Tom Hall, said that If you love her that much, you will follow her wherever she goes, listening to his song ‘That’s how I got to Memphis’ a song I first encountered in the series ‘The Newsroom’, my thoughts went on a rampage. Should I go after her, wouldn’t she call me the clingy type or rather a serial stalker?
I was only a little boy in love, in my dreams, flowers bloomed when we touched and the sun smiled when we kissed, time stood still when she was in my arms and to me this kind of old school loving was all I needed. We would go by the hill in the evenings just to watch the sun set and vows we made that like the sun sets, our love shall never go over the hill.
She was a little yellow girl with dark shiny hair that flowed over her shoulders in heavenly magnificence, black eyes like a raven’s and teeth as white as snow. Her breasts were just forming but our love had fully matured. If it were a mango, it was ripe enough.
She smelt of the scent of lavender and roses mixed together, she walked like a glorious angel, her laugh and voice could almost cause cardiac arrest.
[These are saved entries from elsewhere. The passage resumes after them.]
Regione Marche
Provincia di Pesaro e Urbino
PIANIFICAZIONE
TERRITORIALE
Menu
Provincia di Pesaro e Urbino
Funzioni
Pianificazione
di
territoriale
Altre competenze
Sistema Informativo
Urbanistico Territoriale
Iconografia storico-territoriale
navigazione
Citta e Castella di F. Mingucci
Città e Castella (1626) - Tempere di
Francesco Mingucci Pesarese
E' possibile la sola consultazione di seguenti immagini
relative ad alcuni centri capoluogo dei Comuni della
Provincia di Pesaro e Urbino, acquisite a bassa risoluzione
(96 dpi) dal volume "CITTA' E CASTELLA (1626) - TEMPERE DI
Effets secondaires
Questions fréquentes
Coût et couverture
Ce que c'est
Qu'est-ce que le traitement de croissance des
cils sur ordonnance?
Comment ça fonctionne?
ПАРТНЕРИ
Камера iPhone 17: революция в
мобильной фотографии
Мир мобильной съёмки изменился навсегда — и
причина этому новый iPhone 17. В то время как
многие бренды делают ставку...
Her dad had warned mine that I looked like a hyena preying on her daughter but dad knew me as the good shy boy that mum had given birth too, to him, change only came after the 20’s and I was short after 16, but she was much older.
We were secret lovers, hiding behind the friendship clone, we kissed when we could, we hugged every time, we lay together facing the stars a few times, we talked of running away from home, she told me all her secrets and I told her half of mine, we were destined to be.
Then, she just walked out of my life, just like that. This was one decision I totally had no control over, I spent sleepless nights crying and having that solo pillow talk(Yes, boys Cry too), I shunned the sun set and the sun rise, I lost weight because I could eat no more. My heart was running dry of blood to supply because of the many wounds she had left, my soul turned cold and my thoughts couldn’t rescue me.
Bitter sweet memories flowed back with such pressure that every time I slept, she crowned my dreams but in all of them, she didn’t say goodbye. She cut all ties and I think the hyena in me arose, I switched off my humanity, she took my heart with her and I have been following her though she has never seen me, seeing her gives me hope but the fact that she moved on before me haunts me so deeply, is this what love feels like?